You see me coming. That's my problem, in the sense that I don't know if we're just giving us, as a society, a sense of comfort, and in a sense a sad sense of comfort. Because if we're sending the message to society that by doing this you can feel more secure and that your kids are now safe, there's a problem, because they're not. There are still predators out there. There are still sick people out there. By doing so sometimes I think we avoid taking the real bull by the horns and addressing the real problem. So that's one of my problems, because I don't, in my heart, even though I'd love the sentence to be even bigger, I say to myself that it will not make somebody stop doing that.
What I do get comfort from is not looking at the bottom and the minimum sentence but looking at the top. I review the jurisprudence and I try to see if there's a problem. Normally if we try to fix something, it's because there is a problem. Otherwise, I don't know what we're doing. I'm looking, and I don't see a problem because I don't see the court being lenient with that type of infraction.
I don't know if the witnesses have read section 279 as it is. The bill is trying to amend section 279. When you read that section.... Being a lawyer, I can tell you that it's mind-boggling. You have section 279 talking about kidnapping, and as Judge Major was saying, it's for commercial purposes. It's kidnapping with intent. So when you say there's nothing attached to it, to be guilty of section 279 there always needs to be something attached to it. So you can't just say it's simple. They kidnapped, and thank God, the police arrived fast enough, grabbed the kid, and so on. They still could be guilty of section 279 if there was intent. We'd have to see what the motivation was, and it would be hard to prove that. But then it might not be a section 279 but another infraction.
Then you go to all the others in that section, which are hard to understand. You have section 280, which is on abduction of a person under 16, and then you have a maximum that is less than life imprisonment. So when you put all these together, I don't know what putting a five-year minimum on section 279—and the private member's bill says it's for that specific section, and we can't change what the private member's bill is saying—will add to the situations we are looking at every day, all the dramatic, specific cases that we hear about, or your case, Mr. Surprenant, which has moved the whole province.
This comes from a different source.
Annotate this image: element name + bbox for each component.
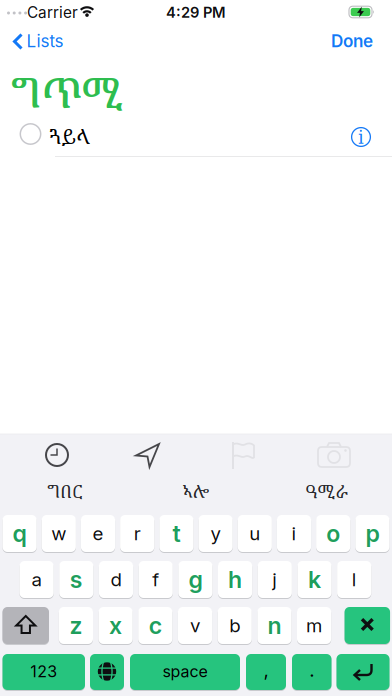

The entire province went through it with you, clearly not in the same way, however. As I said earlier, we can't know what it was like for you to live through a parent's worst nightmare or imagine what Ms. Dunahee went through. But, as elected representatives, as members of Parliament, we must stop trying to convince society that including a few words in the law is going to solve the problem, when we aren't solving a thing, in my opinion.